Task goal> Nothing in the records below should be altered in the copy, although the pictures must be left out.

___ Data records ___

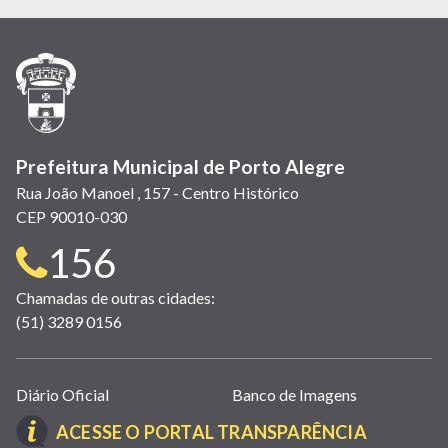
em
em
em
(link
em
em
em
nova
nova
nova
abre
nova
nova
nova
janela)
janela)
janela)
em
janela)
janela)
janela)
nova
janela)
Prefeitura Municipal de Porto Alegre
Rua João Manoel , 157 - Centro Histórico
CEP 90010-030
Telefone
156
para
Chamadas de outras cidades:
(51) 3289 0156
contato:
Links
Diário Oficial
Banco de Imagens
úteis
(LINK
ACESSE O PORTAL TRANSPARÊNCIA
(abrem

___

Answer space>
em
em
em
(link
em
em
em
nova
nova
nova
abre
nova
nova
nova
janela)
janela)
janela)
em
janela)
janela)
janela)
nova
janela)
Prefeitura Municipal de Porto Alegre
Rua João Manoel , 157 - Centro Histórico
CEP 90010-030
Telefone
156
para
Chamadas de outras cidades:
(51) 3289 0156
contato:
Links
Diário Oficial
Banco de Imagens
úteis
(LINK
ACESSE O PORTAL TRANSPARÊNCIA
(abrem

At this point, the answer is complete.